Gestalt psikolojisinin temel kavramı zamanın akademik psikolojisine özellikle de Watson’ın davranışçılığı ile Wundt’un yapısalcılığına karşı önemli bir tema sağlamıştır. 1910’da Wertheimer’in hareket algılama çalışmalarıyla başlamıştır. Gestalt psikolojisinde bulunan temel fikir, zihnin aktif bilgileri uyumlu bir bütünde, yani gestaltta birleştirmesidir. Gestalt psikolojisi bütüncül bir teoridir.
Gestalt Nedir?
Gestalt algısal bir bütünü ifade eder. Öğeler arasındaki ilişkilerden oluşur. Örneğin; masa olarak tanıdığımız şeyi göz önünde bulunduralım. Bir masa küçük, büyük, metal, ahşap fark etmeden altında bir ya da birden fazla destek bulundurmasıyla masa olarak tanımlarız. Masanın geştaltı parçalar arasındaki ilişkiyle beraber belirlenir.
Gestalt Teorisinin Öncüleri
Gestalt teorisinin babası olarak bilinen Wertheimer’in ilgisi ilk olarak trende otururken hareket yanılsamasını fark ettiğinde başladı. Çalışmalara başladığında Köhler ve Koffka ile birlikte çeşitli deneyler yaparak hareket yanılsamasını incelemeye başladılar. Onların savları şuydu: “Bütün parçaların toplamından büyüktür.”
Bütün Parçalarının Toplamından Büyüktür
Bu ifade Gestalt psikolojisinin önemli katkılarından bir tanesidir. Gestalt psikologları bütünün, bileşen parçalarından bağımsız olarak var olan özellikleri olduğuna inanırlar. Örneğin insanlar hücre ve dokulardan ibarettir. Daha küçük bir ölçekte ise atomlardan oluşuruz. Gel gör ki sevgi, kişilik, önyargı ve hatta müzik zevkimizi salt atomların hareketlerini inceleyerek açıklayabilir miyiz? Ya da hücrelerimizi inceleyerek? Gestaltçılar yapamayacağımızı söylüyorlar. Bütünün, parçalarının niteliklerine indirgenmeyecek nitelikleri vardır. Her ne kadar Gestalt teorisi en çok algı çalışmalarıyla tanınsa da, bu çekirdek kavram neredeyse psikolojinin her yönüne uygulanmıştır. Piagetçi gelişim psikologlarını, bilişsel psikologları ve hatta psikoterapistleri etkilemiştir.
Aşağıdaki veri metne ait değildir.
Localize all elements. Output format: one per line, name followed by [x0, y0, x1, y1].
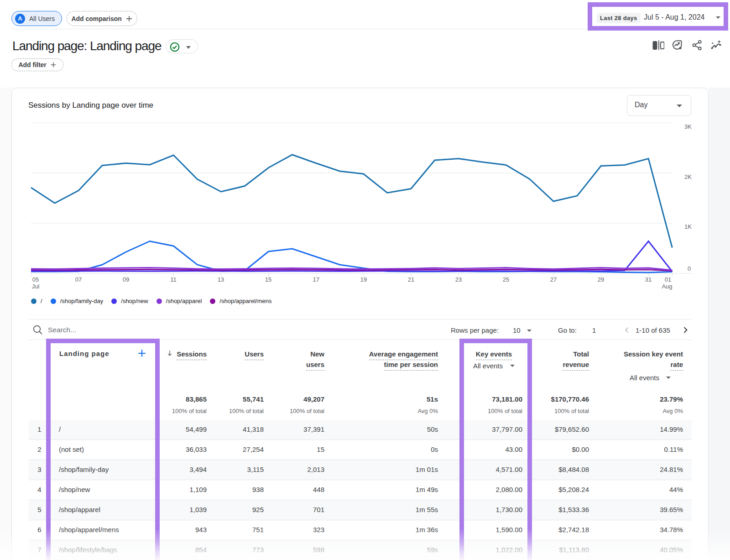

Gestalt Gruplandırma Yasaları
Gestalt psikolojisi zihnin algısal bilgilerini düzenlerken yararlanmakta olduğu bir sürü kural vardır. Bunlardan bazıları; Yakınlık, benzerlik, basitlik ve kapatma kuralıdır. İlk iki kural birbirlerine yakın yerleştirilmiş veya benzer olan nesnelerin bir gestaltta gruplanacağını öne sürer. Zihin onları bir bütünde birleştirecektir. Kapatma bir gestaltın boşlukları doldurma eğilimini yansıtır. Bazı bölümleri eksik olan bir çemberi yine de çember olarak görürüz. Zihin en basit çözüme göre parçaları bir bütün haline getirir.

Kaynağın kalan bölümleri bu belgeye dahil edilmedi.